The rand has declined in value for the past few months, with NKC African Economic saying that it “is in a precarious situation” just like all the other emerging currencies.

In Zambia, the kwacha has been weaker, although Vedanta Resources said a weaker local currency had helped boost its copper-producing unit there.

But for Zimbabweans, a weaker rand is causing purchasing power problems and retailers are the hardest hit as they have to adjust their exchange rates daily.

Zimbabwe currently uses a multiple currency basket including other legal tenders such as the Botswana pula and the Japanese yen among others.

“We have seen an upsurge of certain retailers refusing to accept the South African rand coin,” Confederation of Zimbabwe Retailers president Denford Mutashu said on Friday.

Change in rand coins has become problematic, with Zimbabweans generally rejecting the currency.

However, other traders told Business Report that there was need to correct the exchange rate for the rand as erratic exchange rates were leading to scepticism within the market over its real value.

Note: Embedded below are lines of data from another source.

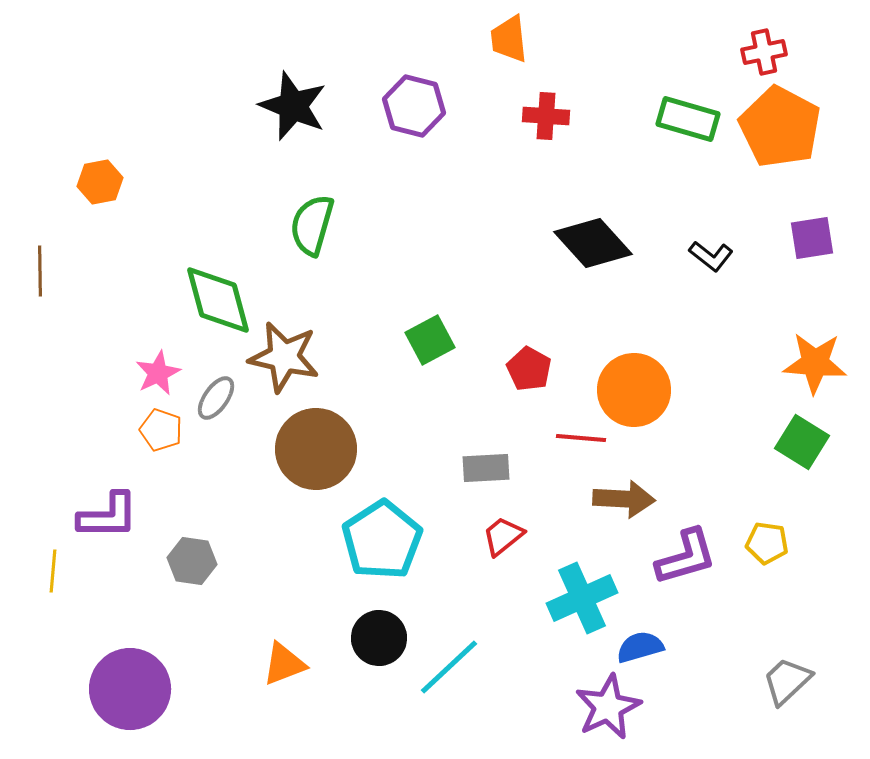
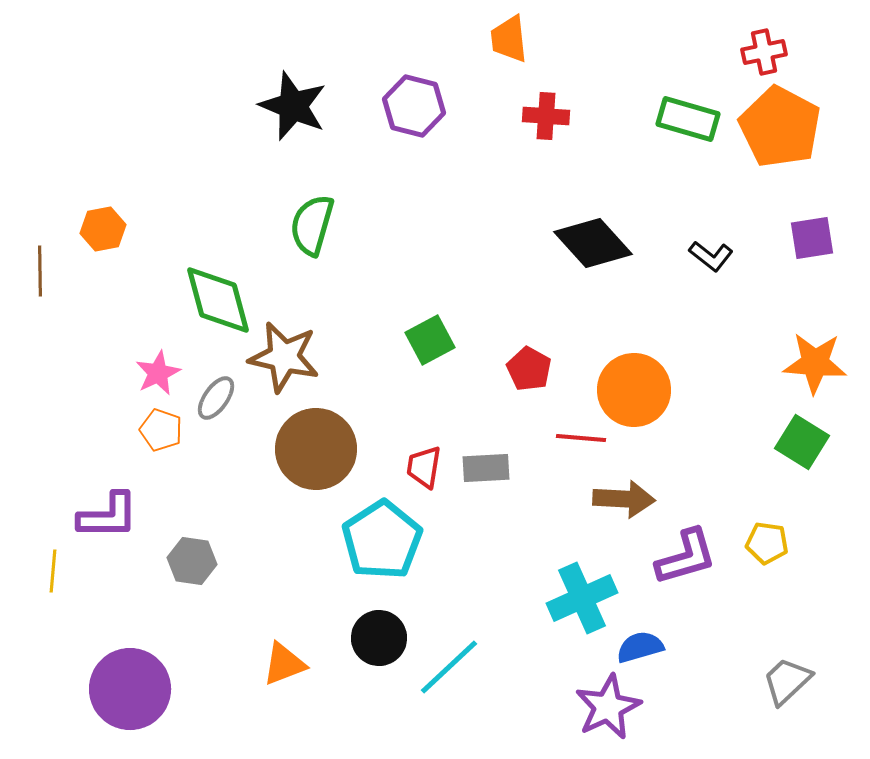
orange hexagon at (100, 182): moved 3 px right, 47 px down
red trapezoid at (503, 536): moved 79 px left, 69 px up; rotated 42 degrees counterclockwise
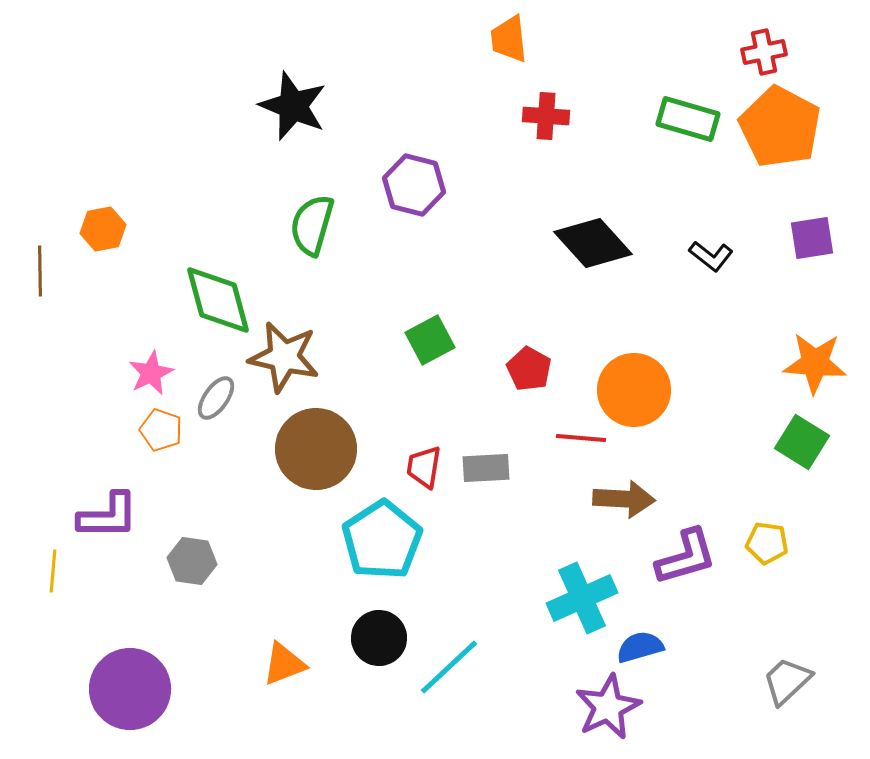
purple hexagon at (414, 106): moved 79 px down
pink star at (158, 373): moved 7 px left
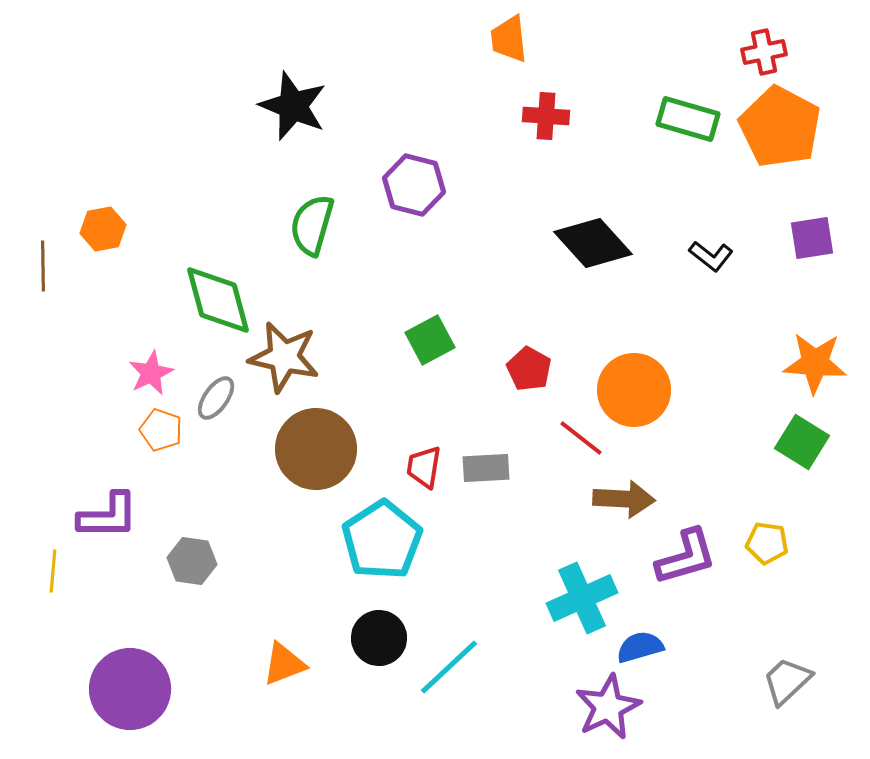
brown line at (40, 271): moved 3 px right, 5 px up
red line at (581, 438): rotated 33 degrees clockwise
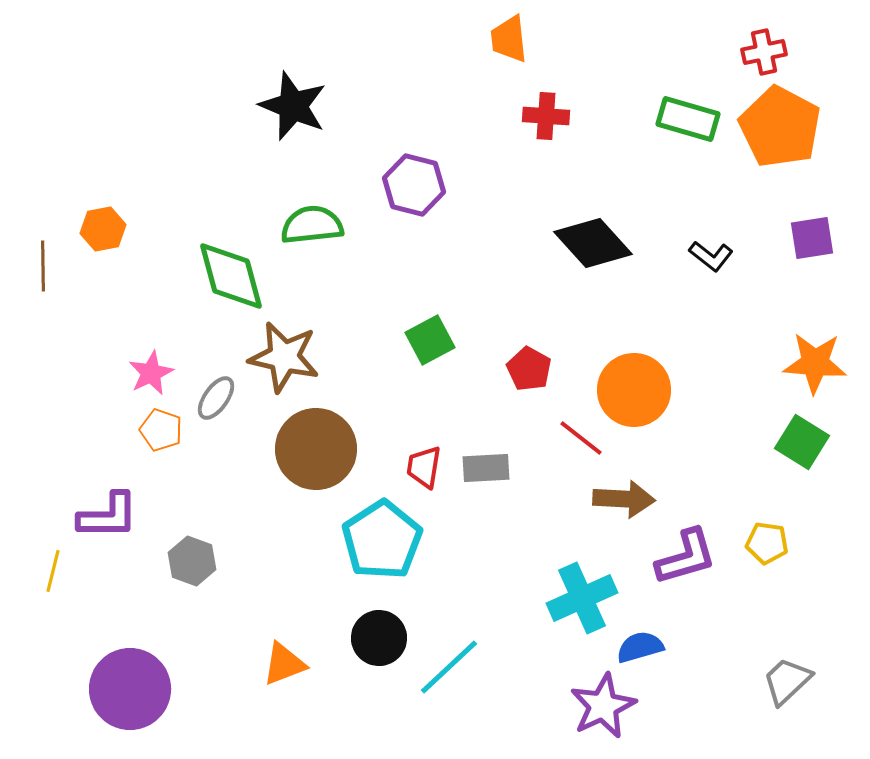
green semicircle at (312, 225): rotated 68 degrees clockwise
green diamond at (218, 300): moved 13 px right, 24 px up
gray hexagon at (192, 561): rotated 12 degrees clockwise
yellow line at (53, 571): rotated 9 degrees clockwise
purple star at (608, 707): moved 5 px left, 1 px up
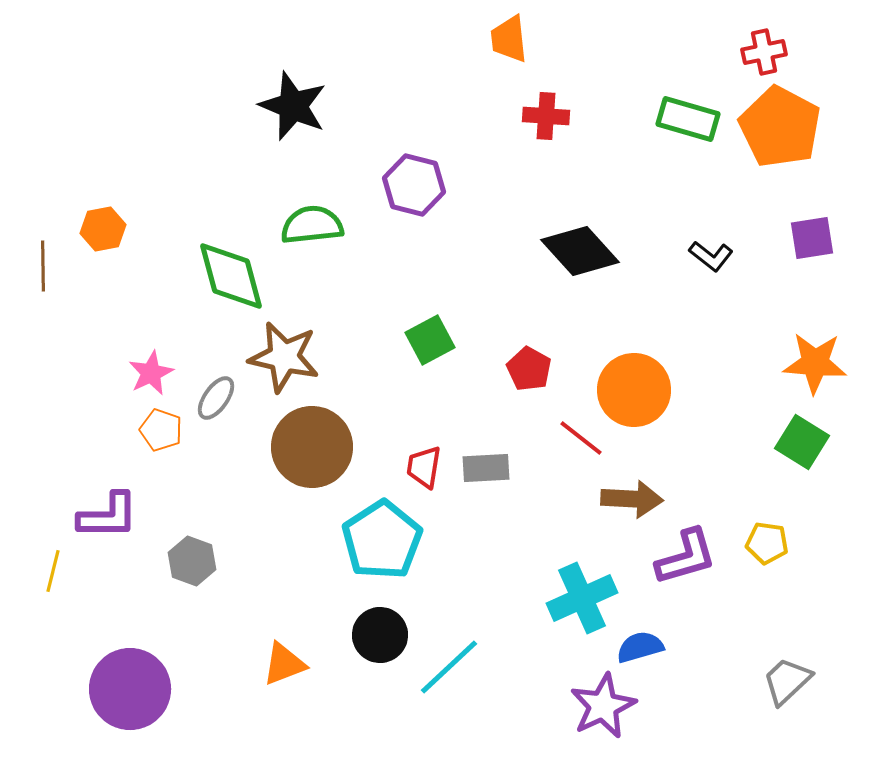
black diamond at (593, 243): moved 13 px left, 8 px down
brown circle at (316, 449): moved 4 px left, 2 px up
brown arrow at (624, 499): moved 8 px right
black circle at (379, 638): moved 1 px right, 3 px up
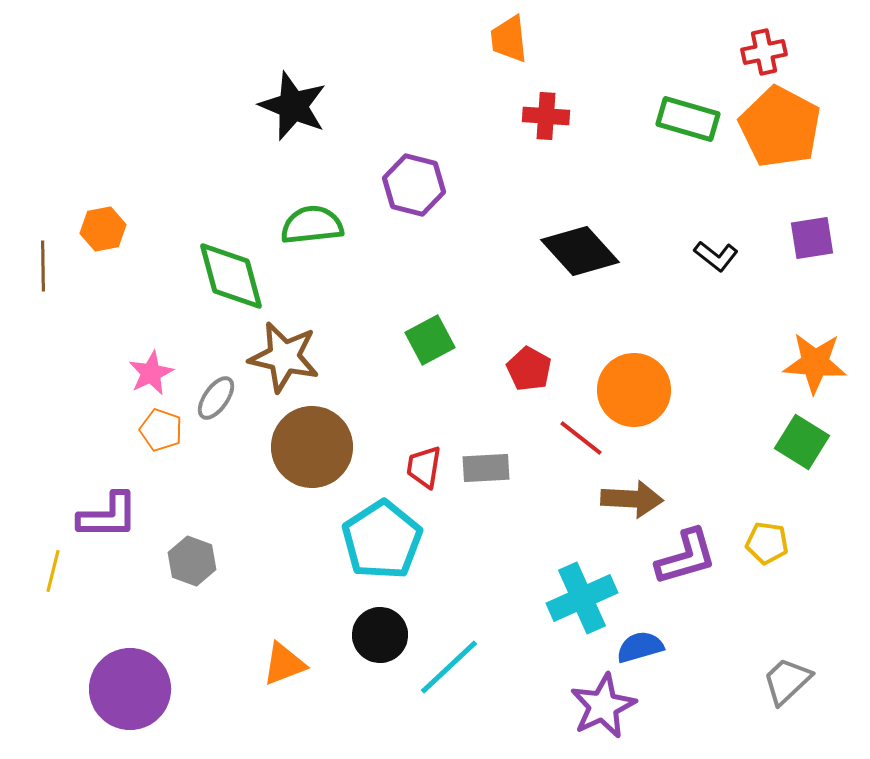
black L-shape at (711, 256): moved 5 px right
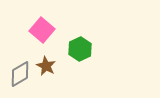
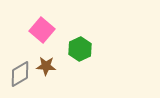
brown star: rotated 24 degrees counterclockwise
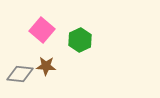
green hexagon: moved 9 px up
gray diamond: rotated 36 degrees clockwise
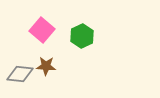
green hexagon: moved 2 px right, 4 px up
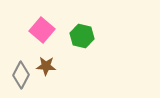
green hexagon: rotated 20 degrees counterclockwise
gray diamond: moved 1 px right, 1 px down; rotated 68 degrees counterclockwise
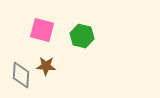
pink square: rotated 25 degrees counterclockwise
gray diamond: rotated 24 degrees counterclockwise
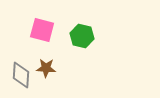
brown star: moved 2 px down
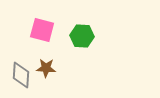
green hexagon: rotated 10 degrees counterclockwise
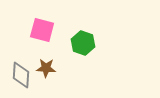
green hexagon: moved 1 px right, 7 px down; rotated 15 degrees clockwise
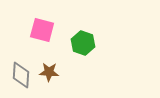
brown star: moved 3 px right, 4 px down
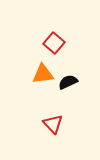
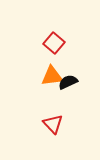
orange triangle: moved 9 px right, 2 px down
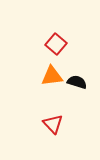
red square: moved 2 px right, 1 px down
black semicircle: moved 9 px right; rotated 42 degrees clockwise
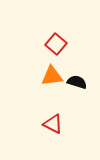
red triangle: rotated 20 degrees counterclockwise
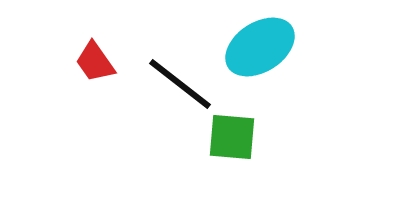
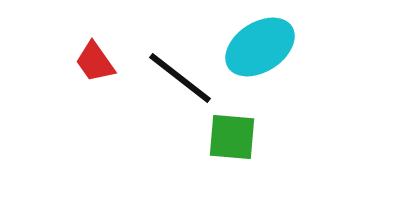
black line: moved 6 px up
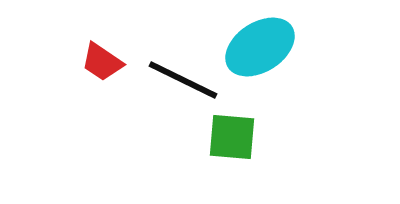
red trapezoid: moved 7 px right; rotated 21 degrees counterclockwise
black line: moved 3 px right, 2 px down; rotated 12 degrees counterclockwise
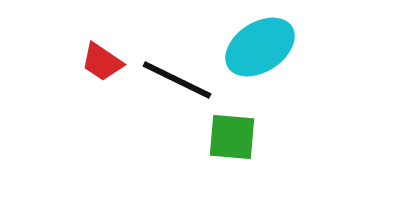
black line: moved 6 px left
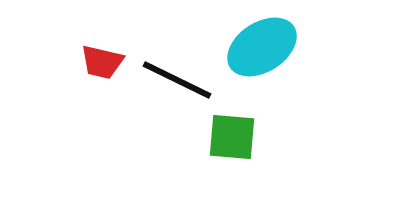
cyan ellipse: moved 2 px right
red trapezoid: rotated 21 degrees counterclockwise
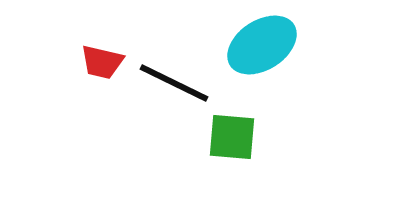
cyan ellipse: moved 2 px up
black line: moved 3 px left, 3 px down
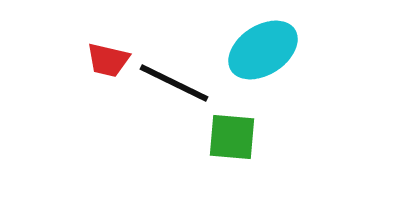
cyan ellipse: moved 1 px right, 5 px down
red trapezoid: moved 6 px right, 2 px up
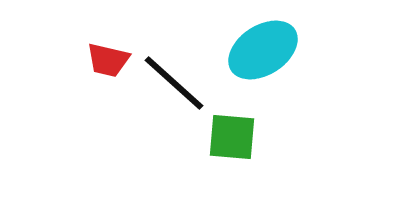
black line: rotated 16 degrees clockwise
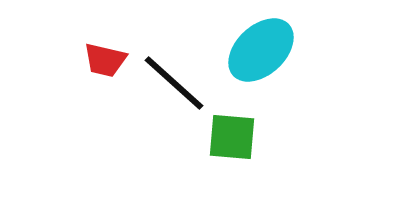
cyan ellipse: moved 2 px left; rotated 10 degrees counterclockwise
red trapezoid: moved 3 px left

Zimbabwean economist John Robertson told Business Report that rand notes were not a problem as “a very large number of families in Zimbabwe are dependent on income from relatives settled in or trading in South Africa” while those who sent money through banking channels always had money converted to the US dollar.

“It (the falling rand) is slowing things down in the economy. The rand is acceptable in the country and you can use it; it’s the coins that are a problem,” Robertson said.

Zimbabwe this year introduced bond coins, local coins hedged by a bond held with the Reserve Bank of Zimbabwe to ease problems associated with smaller denominated change.

The bond coins were first met with scepticism in the market, with Zimbabweans rejecting them, fearful that the government was readying reintroduction of the Zimbabwe dollar, which it abandoned in 2009.

Mutashu said the weaker rand had had a “significant impact especially on the consumers and the retail sector”.

However, there was nothing that the reserve bank could do in light of the declining rand as Zimbabwe had no currency of its own, analysts said.

“The challenge that we have is that no one wants to bear the exchange rate cost and at the same time we don’t expect the Reserve Bank of Zimbabwe to do much because this is not our currency,” Mutashu said.

Zimbabwe central bank governor John Mangudya was quoted by state media this week saying: “What has been happening with the rand coins is only natural because the value of the rand has been falling, therefore businesses do not want to incur exchange rate loses. At the same time no one also wants to incur exchange rate losses so it’s no one’s fault really.”

Other economists said smaller value coins were important for an economy in addressing pricing levels although Zimbabwean retailers have been lowering down prices, with a 500ml bottle of water falling to about 30c compared with 50c in the past two years.

The Consumer Council of Zimbabwe said in a survey released on Thursday that “the cost of living as measured by the Consumer Council of Zimbabwe’s low-income urban earner monthly basket for a family of six increased from the end of September 2015 figure of $559.11 to $561.92” by the end of last month.

This showed a marginal increase of $2.81 or 0.5 percent over the previous year.

Shop attendants surveyed by Business Report in Harare said consumers were responding to price cuts by retailers.